(Here is an open letter from Réseau FADOQ President, Gisèle Tassé-Goodman)
As population aging accelerates in Québec, we have important decisions to make. What kind of life do we want for the older members of our society?
You probably already know the numbers, but let’s reiterate them because time is running out. By 2031, seniors will account for a quarter of Québec’s population. In 2020, more than 315,000 Quebecers aged 65 and over required independent living support, according to the Research Chair in Intergenerational Economics, which forecasts that this number will increase to nearly 500,000 in 2035, and over 600,000 by 2050.
The pandemic has brought into focus issues that—unfortunately—have been raised for too long. For years, Réseau FADOQ has been calling for rapid improvements in CHSLDs and home support. Long before the arrival of COVID-19, the largest seniors’ organization in the country was repeatedly stressing the urgent need to humanize care in long-term care facilities. FADOQ has long highlighted the need for action rather than reaction when it comes to populating aging.
Reports, consultations and rhetoric have accumulated for years concerning home care, CHSLDs and the shortage of health care workers.
In 2022, it is time, once and for all, for policymakers to take action. Major changes must be made, particularly to the long-term care model, to reflect the needs and wishes of today’s seniors and those of tomorrow.
I am not telling you anything new when I say that a majority of seniors want to grow old at home. However, with the health care system in its current state, it is impossible for everyone to remain at home. More money must be invested quickly to expand the supply of home care and services. All experts agree that this is a necessary reform to delay the institutionalization of the frailest seniors.
In catch-up mode
In terms of financing, we are lagging far behind when compared to the Organisation for Economic Co-operation and Development (OECD) countries. The Legault government’s next budget must include massive investments to remedy the situation.
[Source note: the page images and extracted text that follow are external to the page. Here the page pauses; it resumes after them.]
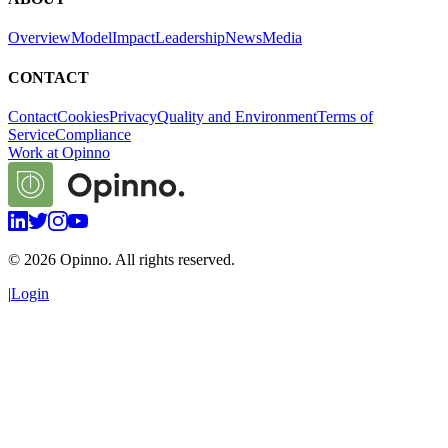
Overview
Model
Impact
Leadership
News
Media
CONTACT
Contact
Cookies
Privacy
Quality and Environment
Terms of
Service
Compliance
Work at Opinno
©
2026
Opinno. All rights reserved.
|
Login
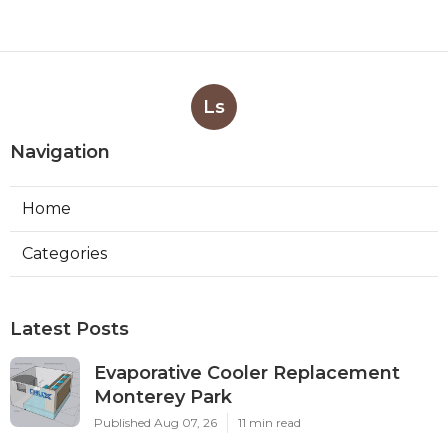
Ls
Navigation
Home
Categories
Latest Posts
Evaporative Cooler Replacement
Monterey Park
Published Aug 07, 26
11 min read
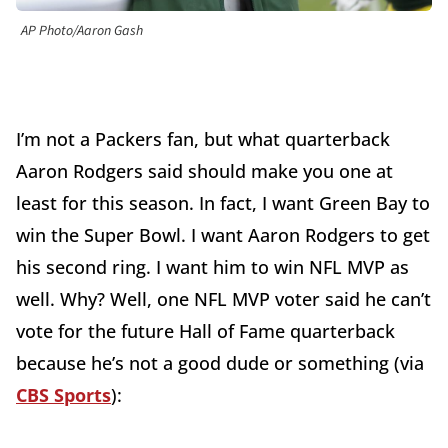
AP Photo/Aaron Gash
I’m not a Packers fan, but what quarterback
Aaron Rodgers said should make you one at
least for this season. In fact, I want Green Bay to
win the Super Bowl. I want Aaron Rodgers to get
his second ring. I want him to win NFL MVP as
well. Why? Well, one NFL MVP voter said he can’t
vote for the future Hall of Fame quarterback
because he’s not a good dude or something (via
CBS Sports
):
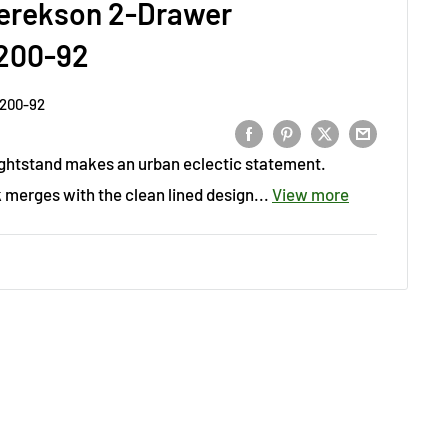
erekson 2-Drawer
200-92
200-92
ightstand makes an urban eclectic statement.
merges with the clean lined design...
View more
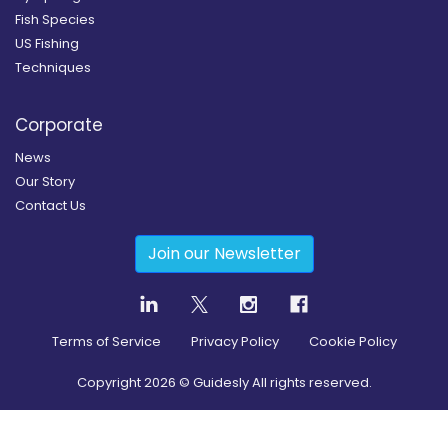
Fish Species
US Fishing
Techniques
Corporate
News
Our Story
Contact Us
Join our Newsletter
Terms of Service
Privacy Policy
Cookie Policy
Copyright
2026
© Guidesly All rights reserved.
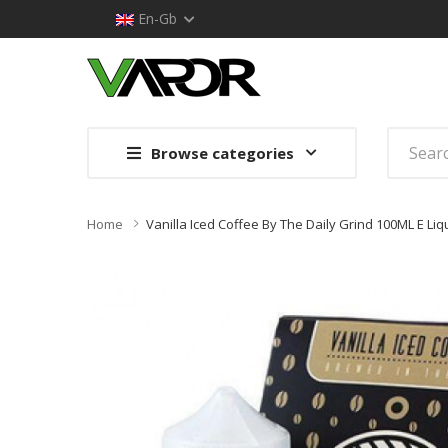
En-Gb
Browse categories
Home
Vanilla Iced Coffee By The Daily Grind 100ML E Li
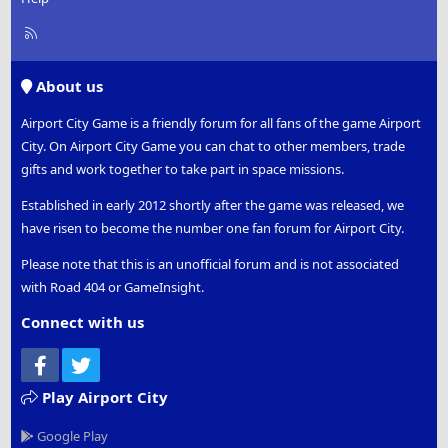
R
S
S
About us
Airport City Game is a friendly forum for all fans of the game Airport
City. On Airport City Game you can chat to other members, trade
gifts and work together to take part in space missions.
Established in early 2012 shortly after the game was released, we
have risen to become the number one fan forum for Airport City.
Please note that this is an unofficial forum and is not associated
with Road 404 or GameInsight.
Connect with us
Facebook
Twitter
Play Airport City
Google Play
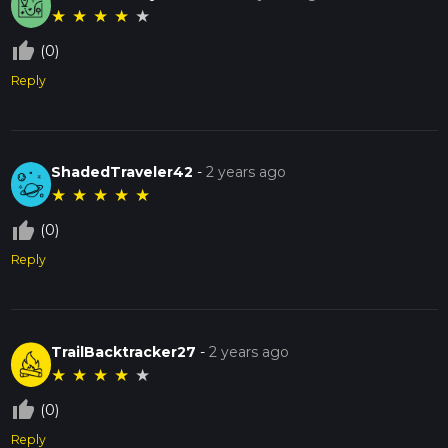
★
★
★
★
★
thumb_up_off_alt
(0)
Reply
ShadedTraveler42
-
2 years ago
★
★
★
★
★
thumb_up_off_alt
(0)
Reply
TrailBacktracker27
-
2 years ago
★
★
★
★
★
thumb_up_off_alt
(0)
Reply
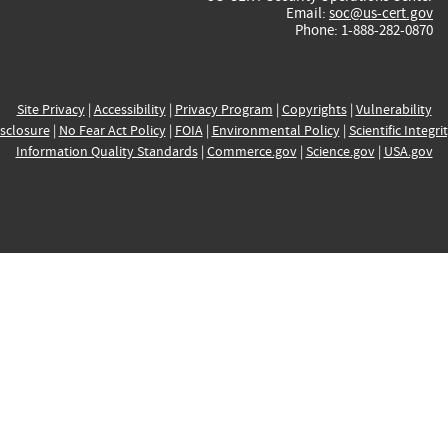
Email:
soc@us-cert.gov
Phone: 1-888-282-0870
Site Privacy
|
Accessibility
|
Privacy Program
|
Copyrights
|
Vulnerability
sclosure
|
No Fear Act Policy
|
FOIA
|
Environmental Policy
|
Scientific Integri
Information Quality Standards
|
Commerce.gov
|
Science.gov
|
USA.gov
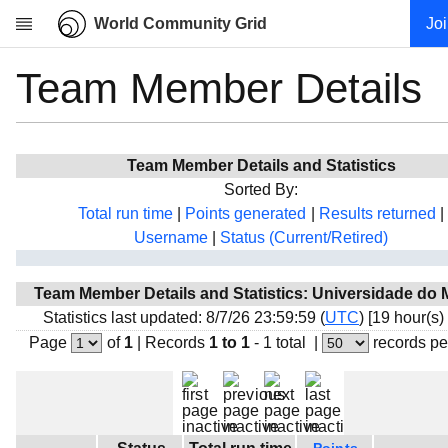
World Community Grid
Jo
Team Member Details
Research
About
News
Team Member Details and Statistics
Community
Sorted By:
My contribution
Total run time
|
Points generated
|
Results returned
|
Username
|
Status (Current/Retired)
Overview
History
Team Member Details and Statistics: Universidade do
Projects
Statistics last updated: 8/7/26 23:59:59 (
UTC
) [19 hour(s)
Team
Page
of
1
|
Records
1 to 1
- 1 total
|
records pe
Devices
Results
Milestones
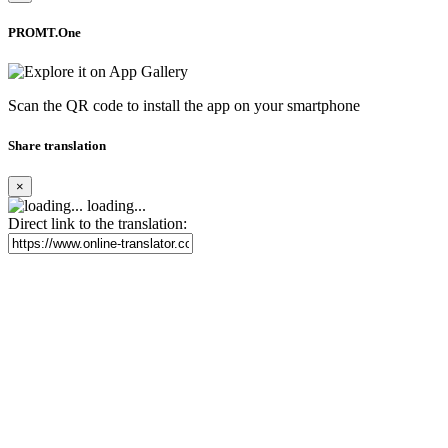
PROMT.One
Scan the QR code to install the app on your smartphone
Share translation
×
loading...
Direct link to the translation:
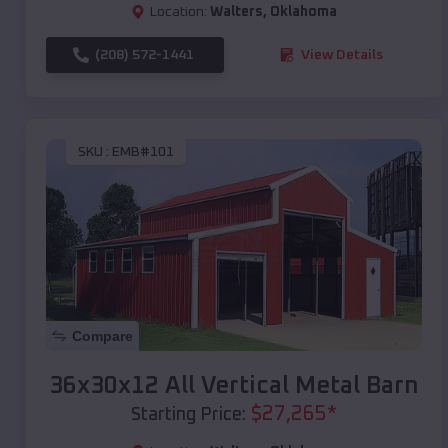
Location:
Walters
,
Oklahoma
(208) 572-1441
View Details
SKU :
EMB#101
Compare
36x30x12 All Vertical Metal Barn
$
27,265
*
Starting Price:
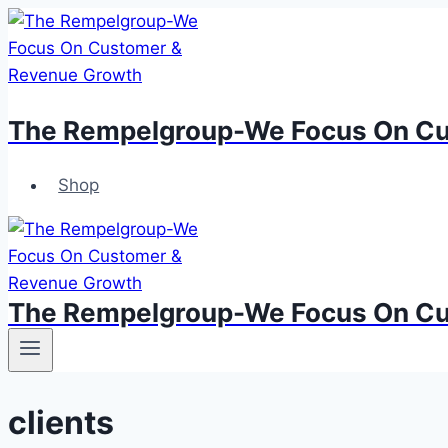
Skip
to
content
The Rempelgroup-We Focus On Cu
Shop
The Rempelgroup-We Focus On Cu
clients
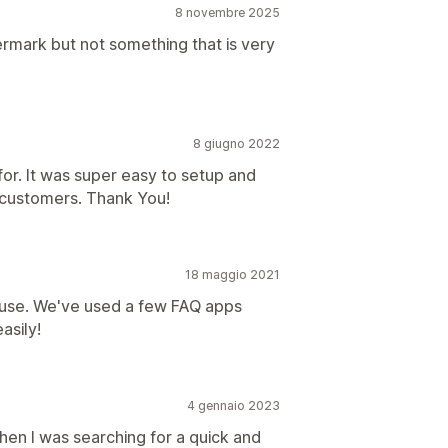
8 novembre 2025
ermark but not something that is very
8 giugno 2022
for. It was super easy to setup and
y customers. Thank You!
18 maggio 2021
d use. We've used a few FAQ apps
asily!
4 gennaio 2023
when I was searching for a quick and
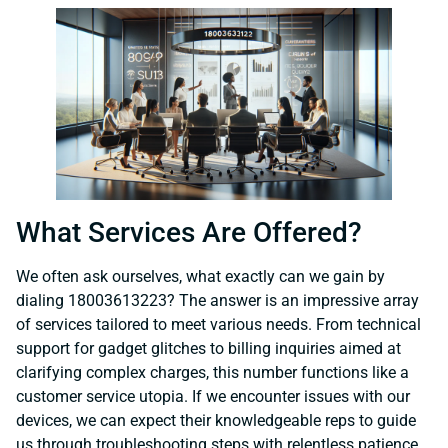
What Services Are Offered?
We often ask ourselves, what exactly can we gain by
dialing 18003613223? The answer is an impressive array
of services tailored to meet various needs. From technical
support for gadget glitches to billing inquiries aimed at
clarifying complex charges, this number functions like a
customer service utopia. If we encounter issues with our
devices, we can expect their knowledgeable reps to guide
us through troubleshooting steps with relentless patience.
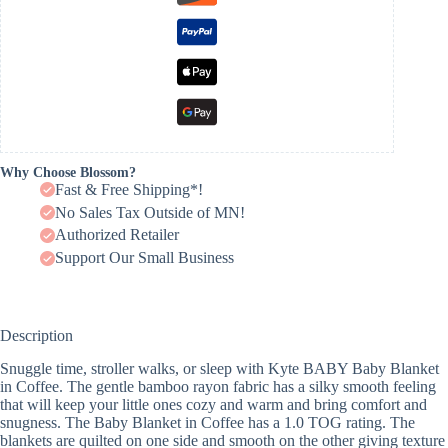
Why Choose Blossom?
Fast & Free Shipping*!
No Sales Tax Outside of MN!
Authorized Retailer
Support Our Small Business
Description
Snuggle time, stroller walks, or sleep with Kyte BABY Baby Blanket
in Coffee. The gentle bamboo rayon fabric has a silky smooth feeling
that will keep your little ones cozy and warm and bring comfort and
snugness. The Baby Blanket in Coffee has a 1.0 TOG rating. The
blankets are quilted on one side and smooth on the other giving texture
At Réseau FADOQ, we welcome Québec’s desire to promote and enhance the value of health care professions. However, sufficient resources must be provided to ensure that home support meets seniors’ needs.
In the context of accelerated population aging in Québec, improving access to home care would mean that institutional housing, such as CHSLDs, would be reserved for people with very complex needs necessitating specialized care.
We understand that improving home care must not be carried out at the expense of long-term care facilities. Nursing home residents need to be able to count on a complete team to provide care.
The recommendations in the Québec Ombudsman’s report, and those to come from Coroner Géhane Kamel and the Health and Welfare Commissioner, must be quickly implemented so that long-term care facilities can better fulfill their dual role as living environments and long-term care facilities.
We enjoy an exceptional quality of life, in large part thanks to the seniors who built modern Québec. We owe it to them to reform our long-term care model to ensure they age with dignity and respect.